:: Task requirements ::
Which lines in the entries below contain the string "maior"? Show each of them in full.

BEGIN

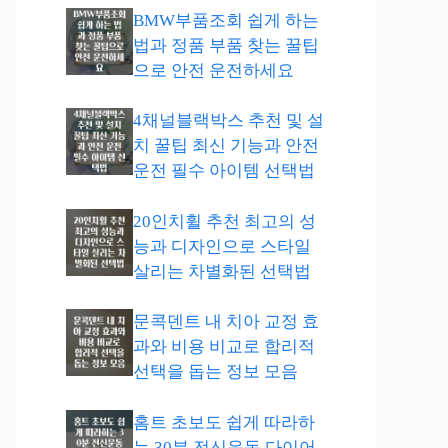
BMW부품조회 쉽게 하는
법과 정품 부품 찾는 꿀팁
으로 안전 운전하세요
4채널블랙박스 추천 및 설
치 꿀팁 최신 기능과 안전
운전 필수 아이템 선택법
20인치휠 추천 최고의 성
능과 디자인으로 스타일
살리는 차별화된 선택법
문콕덴트 내 치아 교정 효
과와 비용 비교로 합리적
선택을 돕는 정보 모음
홈트 초보도 쉽게 따라하
는 30분 전신운동 다이어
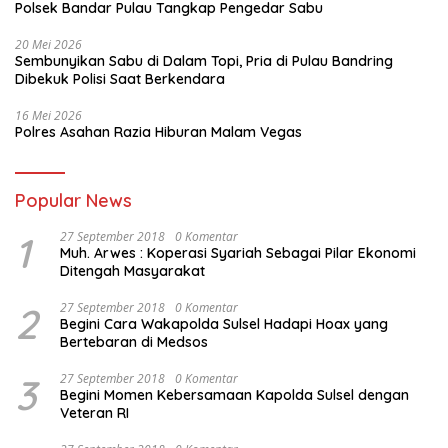
Polsek Bandar Pulau Tangkap Pengedar Sabu
20 Mei 2026
Sembunyikan Sabu di Dalam Topi, Pria di Pulau Bandring
Dibekuk Polisi Saat Berkendara
16 Mei 2026
Polres Asahan Razia Hiburan Malam Vegas
Popular News
1
27 September 2018
0 Komentar
Muh. Arwes : Koperasi Syariah Sebagai Pilar Ekonomi
Ditengah Masyarakat
2
27 September 2018
0 Komentar
Begini Cara Wakapolda Sulsel Hadapi Hoax yang
Bertebaran di Medsos
3
27 September 2018
0 Komentar
Begini Momen Kebersamaan Kapolda Sulsel dengan
Veteran RI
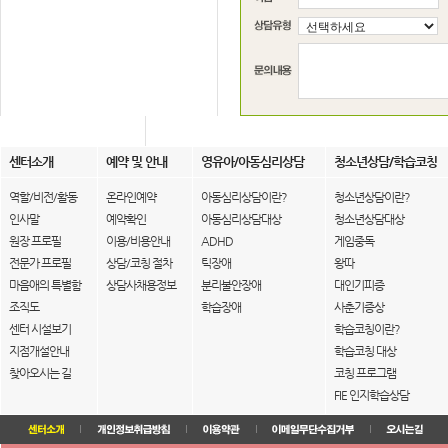
센터소개
예약 및 안내
영유아/아동심리상담
청소년상담/학습코칭
역할/비전/활동
온라인예약
아동심리상담이란?
청소년상담이란?
인사말
예약확인
아동심리상담대상
청소년상담대상
원장 프로필
이용/비용안내
ADHD
게임중독
전문가 프로필
상담/코칭 절차
틱장애
왕따
마음애의 특별함
상담사채용정보
분리불안장애
대인기피증
조직도
학습장애
사춘기증상
센터 시설보기
학습코칭이란?
지점개설안내
학습코칭 대상
찾아오시는 길
코칭 프로그램
FIE 인지학습상담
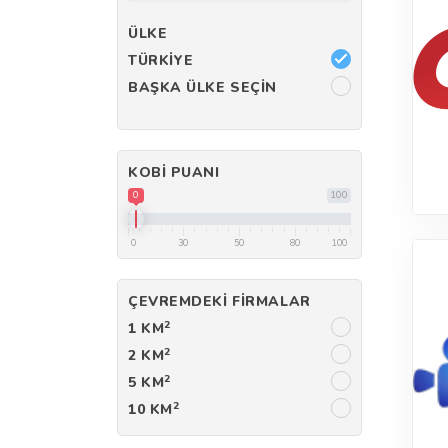
ÜLKE
TÜRKIYE
BAŞKA ÜLKE SEÇIN
KOBI PUANI
0
100
0
30
50
80
100
ÇEVREMDEKI FIRMALAR
2
1 KM
2
2 KM
2
5 KM
2
10 KM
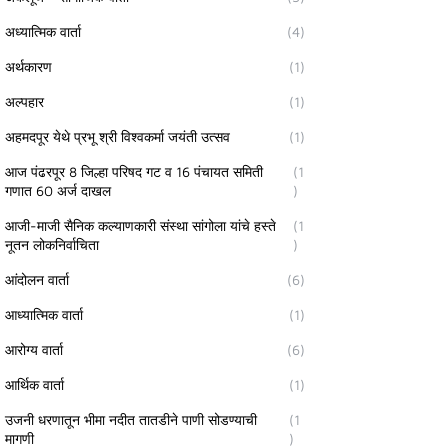
अध्यात्मिक वार्ता
(4)
अर्थकारण
(1)
अल्पहार
(1)
अहमदपूर येथे प्रभू श्री विश्वकर्मा जयंती उत्सव
(1)
आज पंढरपूर 8 जिल्हा परिषद गट व 16 पंचायत समिती
(1
गणात 60 अर्ज दाखल
)
आजी-माजी सैनिक कल्याणकारी संस्था सांगोला यांचे हस्ते
(1
नूतन लोकनिर्वाचिता
)
आंदोलन वार्ता
(6)
आध्यात्मिक वार्ता
(1)
आरोग्य वार्ता
(6)
आर्थिक वार्ता
(1)
उजनी धरणातून भीमा नदीत तातडीने पाणी सोडण्याची
(1
मागणी
)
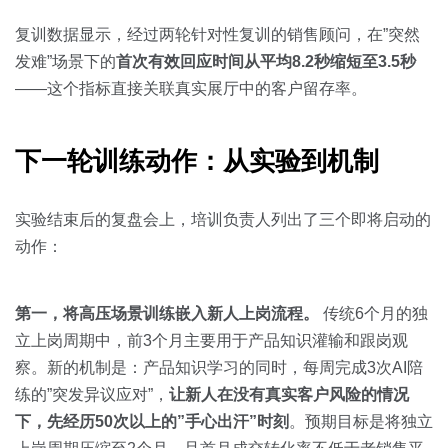
复训数据显示，经过两轮针对性复训的销售顾问，在”突然
发难”场景下的
首次有效回应时间从平均8.2秒缩短至3.5秒
——这个指标直接关联真实展厅中的客户留存率。
下一轮训练动作：从实验到机制
实验结束后的复盘会上，培训负责人列出了三个即将启动的
动作：
第一，将高压场景训练嵌入新人上岗流程。
传统6个月的独
立上岗周期中，前3个月主要用于产品知识灌输和跟岗观
察。新的机制是：产品知识学习的同时，每周完成3次AI陪
练的”突发异议应对”，
让新人在没有真实客户风险的情况
下，先经历50次以上的”手心出汗”时刻
。预期目标是将独立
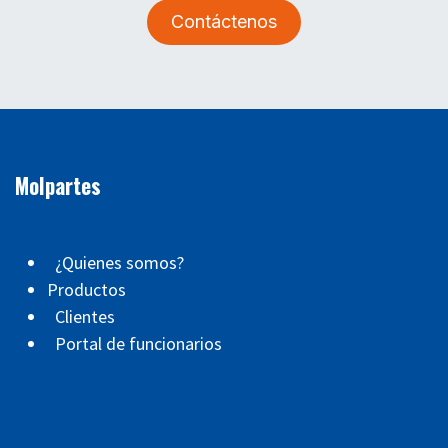
Contáctenos
Molpartes
¿Quienes somos?
Productos
Clientes
Portal de funcionarios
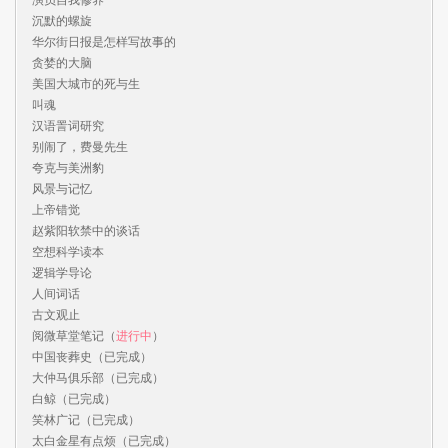
沉默的螺旋

华尔街日报是怎样写故事的

贪婪的大脑

美国大城市的死与生

叫魂

汉语詈词研究

别闹了，费曼先生

夸克与美洲豹

风景与记忆

上帝错觉

赵紫阳软禁中的谈话

空想科学读本

逻辑学导论

人间词话

古文观止

阅微草堂笔记（
进行中
）

中国丧葬史（已完成）

大仲马俱乐部（已完成）

白鲸（已完成）

笑林广记（已完成）

太白金星有点烦（已完成）
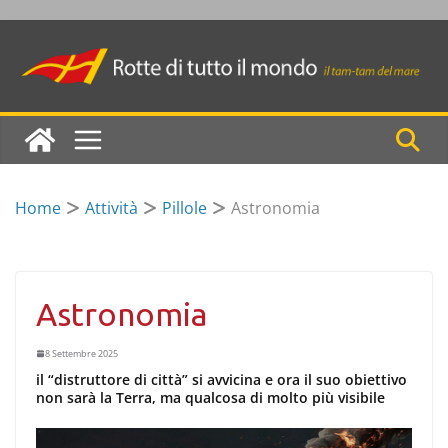
Skip
to
content
Home
Attività
Pillole
Astronomia
Astronomia
8 Settembre 2025
il “distruttore di città” si avvicina e ora il suo obiettivo
non sarà la Terra, ma qualcosa di molto più visibile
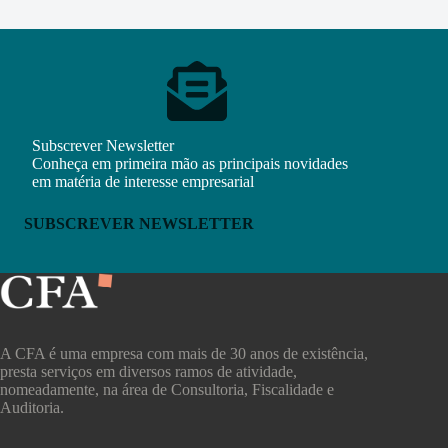
Subscrever Newsletter
Conheça em primeira mão as principais novidades
em matéria de interesse empresarial
SUBSCREVER NEWSLETTER
A CFA é uma empresa com mais de 30 anos de existência,
presta serviços em diversos ramos de atividade,
nomeadamente, na área de Consultoria, Fiscalidade e
Auditoria.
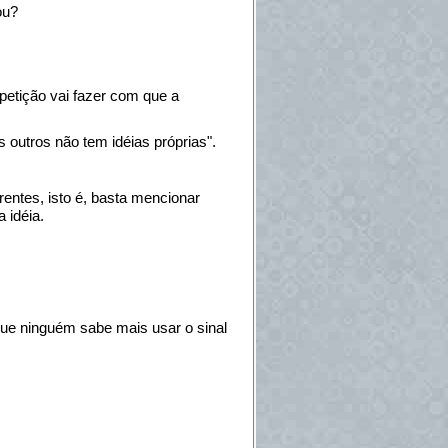
ou?
repetição vai fazer com que a
outros não tem idéias próprias".
entes, isto é, basta mencionar
 idéia.
que ninguém sabe mais usar o sinal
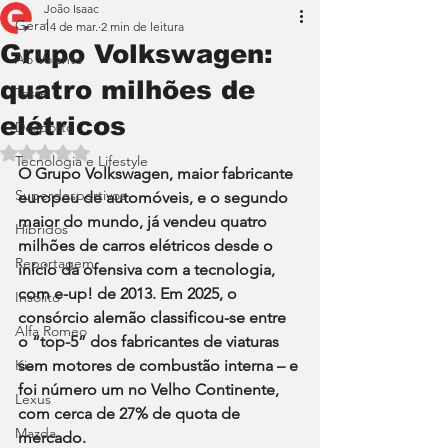
João Isaac
Geral
14 de mar.
2 min de leitura
Grupo Volkswagen:
Ao Volante
quatro milhões de
Teste
elétricos
Desporto
Avaliado com NaN de 5 estrelas.
Tecnologia e Lifestyle
O Grupo Volkswagen, maior fabricante 
Superdesportivos
europeu de automóveis, e o segundo 
maior do mundo, já vendeu quatro 
Híbridos
milhões de carros elétricos desde o 
Reportagem
início da ofensiva com a tecnologia, 
com e-up! de 2013. Em 2025, o 
Insólito
consórcio alemão classificou-se entre 
Alfa Romeo
o “top-5” dos fabricantes de viaturas 
Kia
sem motores de combustão interna – e 
foi número um no Velho Continente, 
Lexus
com cerca de 27% de quota de 
Mazda
mercado.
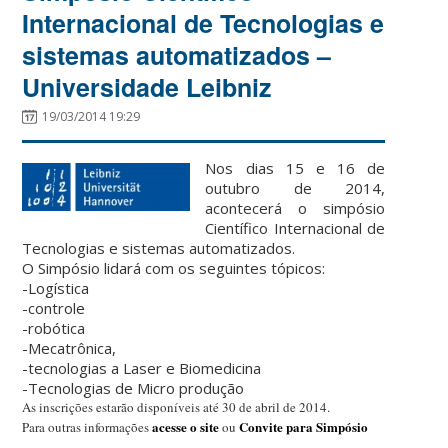
Internacional de Tecnologias e
sistemas automatizados –
Universidade Leibniz
19/03/2014 19:29
Nos dias 15 e 16 de
outubro de 2014,
acontecerá o simpósio
Científico Internacional de
Tecnologias e sistemas automatizados.
O Simpósio lidará com os seguintes tópicos:
-Logística
-controle
-robótica
-Mecatrônica,
-tecnologias a Laser e Biomedicina
-Tecnologias de Micro produção
As inscrições estarão disponíveis até 30 de abril de 2014.
acesse o site
Convite para Simpósio
Para outras informações
ou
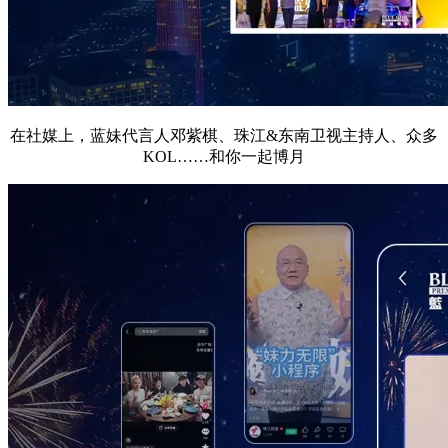
在社媒上，蓝妹代言人邓紫棋、珠江&东南卫视主持人、众多
KOL……和你一起博月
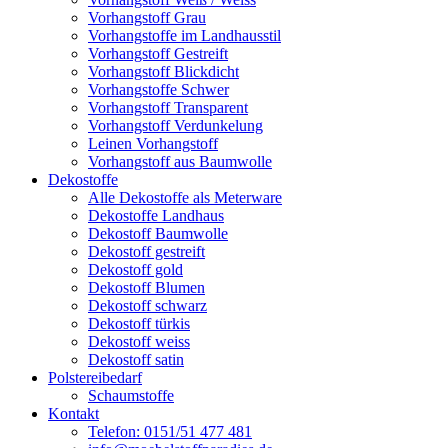
Vorhangstoff Grau
Vorhangstoffe im Landhausstil
Vorhangstoff Gestreift
Vorhangstoff Blickdicht
Vorhangstoffe Schwer
Vorhangstoff Transparent
Vorhangstoff Verdunkelung
Leinen Vorhangstoff
Vorhangstoff aus Baumwolle
Dekostoffe
Alle Dekostoffe als Meterware
Dekostoffe Landhaus
Dekostoff Baumwolle
Dekostoff gestreift
Dekostoff gold
Dekostoff Blumen
Dekostoff schwarz
Dekostoff türkis
Dekostoff weiss
Dekostoff satin
Polstereibedarf
Schaumstoffe
Kontakt
Telefon: 0151/51 477 481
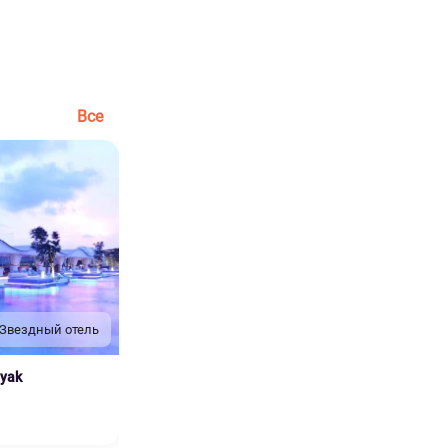
Все
 Звездный отель
nyak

END

:: Written reply ::
O Grupo Volkswagen, maior fabricante 
maior do mundo, já vendeu quatro 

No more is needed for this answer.